▶ Task item
How many lines in the data below contain the string "Cloud"? Answer with the number only.

[Source data]

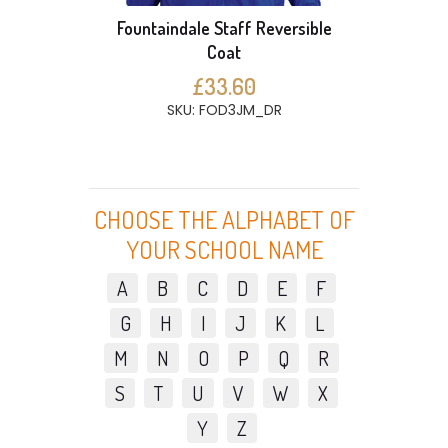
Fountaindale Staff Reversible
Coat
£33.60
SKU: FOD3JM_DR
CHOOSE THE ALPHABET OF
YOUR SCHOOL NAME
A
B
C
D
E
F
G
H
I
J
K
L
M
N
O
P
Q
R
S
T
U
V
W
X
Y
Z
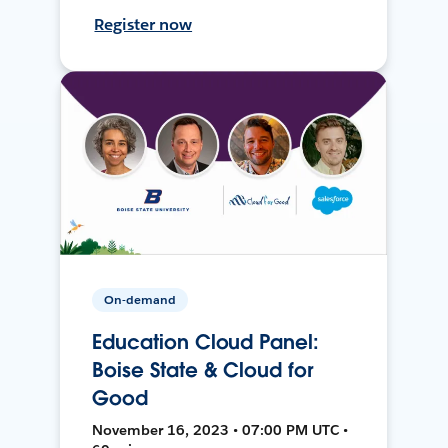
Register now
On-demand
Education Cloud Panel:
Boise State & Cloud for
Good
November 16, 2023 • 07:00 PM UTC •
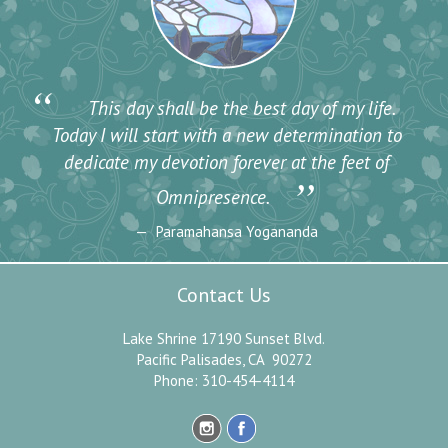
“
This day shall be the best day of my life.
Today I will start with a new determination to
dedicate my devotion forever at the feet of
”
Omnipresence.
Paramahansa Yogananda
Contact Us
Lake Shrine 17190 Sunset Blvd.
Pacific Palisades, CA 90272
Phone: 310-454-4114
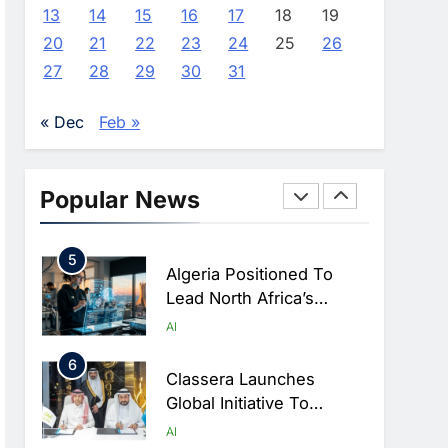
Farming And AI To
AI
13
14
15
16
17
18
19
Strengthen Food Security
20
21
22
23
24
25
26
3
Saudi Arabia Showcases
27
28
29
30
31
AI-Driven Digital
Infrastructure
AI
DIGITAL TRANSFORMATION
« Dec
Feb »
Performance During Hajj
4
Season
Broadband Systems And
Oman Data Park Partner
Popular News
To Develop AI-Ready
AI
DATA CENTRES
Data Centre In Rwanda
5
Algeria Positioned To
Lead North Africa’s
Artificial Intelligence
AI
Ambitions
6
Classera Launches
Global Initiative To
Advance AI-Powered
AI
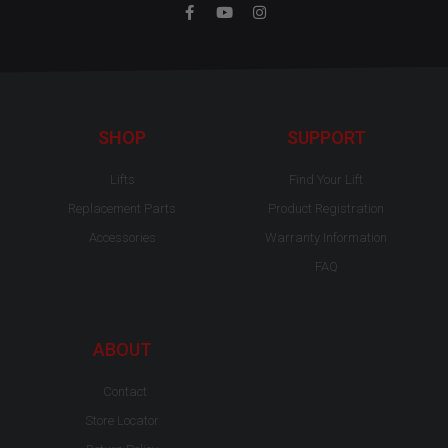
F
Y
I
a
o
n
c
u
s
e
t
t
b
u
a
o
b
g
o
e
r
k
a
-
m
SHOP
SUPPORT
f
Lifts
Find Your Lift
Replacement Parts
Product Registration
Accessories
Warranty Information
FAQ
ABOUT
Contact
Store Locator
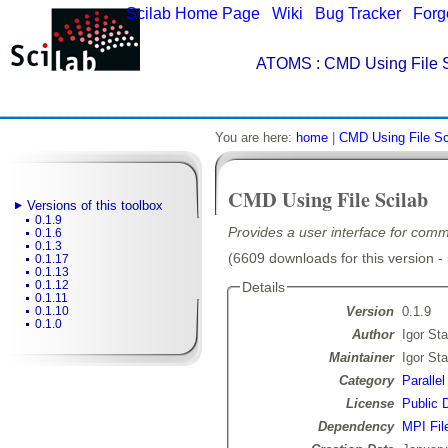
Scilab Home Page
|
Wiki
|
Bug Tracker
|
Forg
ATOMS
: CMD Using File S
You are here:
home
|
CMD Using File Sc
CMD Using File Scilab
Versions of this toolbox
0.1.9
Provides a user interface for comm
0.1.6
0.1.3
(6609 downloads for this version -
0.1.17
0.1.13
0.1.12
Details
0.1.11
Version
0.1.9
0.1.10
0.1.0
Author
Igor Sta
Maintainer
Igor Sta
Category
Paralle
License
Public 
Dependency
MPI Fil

▶ Solution
2